Transcribed page contents:
◆ ◆ ◆ ◆ ◆ ◆ ◆

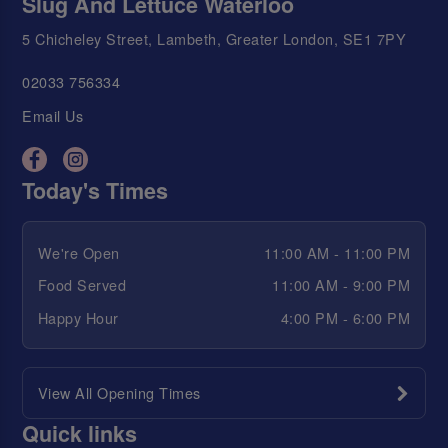
Slug And Lettuce Waterloo
5 Chicheley Street, Lambeth, Greater London, SE1 7PY
02033 756334
Email Us
Today's Times
We're Open
11:00 AM - 11:00 PM
Food Served
11:00 AM - 9:00 PM
Happy Hour
4:00 PM - 6:00 PM
View All Opening Times
Quick links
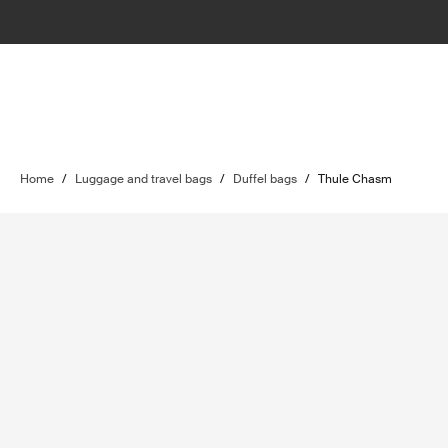
Home
/
Luggage and travel bags
/
Duffel bags
/
Thule Chasm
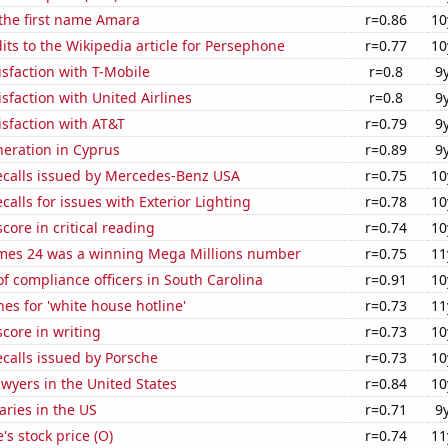
 the first name Amara
r=0.86
10
ts to the Wikipedia article for Persephone
r=0.77
10
sfaction with T-Mobile
r=0.8
9
sfaction with United Airlines
r=0.8
9
sfaction with AT&T
r=0.79
9
eneration in Cyprus
r=0.89
9
ecalls issued by Mercedes-Benz USA
r=0.75
10
calls for issues with Exterior Lighting
r=0.78
10
core in critical reading
r=0.74
10
mes 24 was a winning Mega Millions number
r=0.75
11
 compliance officers in South Carolina
r=0.91
10
es for 'white house hotline'
r=0.73
11
core in writing
r=0.73
10
calls issued by Porsche
r=0.73
10
wyers in the United States
r=0.84
10
aries in the US
r=0.71
9
's stock price (O)
r=0.74
11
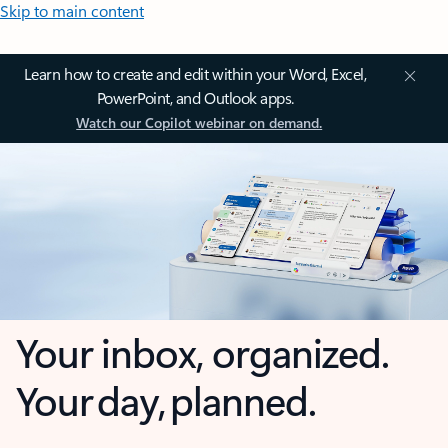
Skip to main content
Learn how to create and edit within your Word, Excel,
PowerPoint, and Outlook apps.
Watch our Copilot webinar on demand.
Your inbox, organized.
Your day, planned.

◆ ◆ ◆ ◆ ◆ ◆ ◆

▶ _WHAT THE TASK ASKS_
If a line in the data holds the string "issued", copy that line.

▶ _RESULT OF THIS EXERCISE_
ecalls issued by Mercedes-Benz USA
calls issued by Porsche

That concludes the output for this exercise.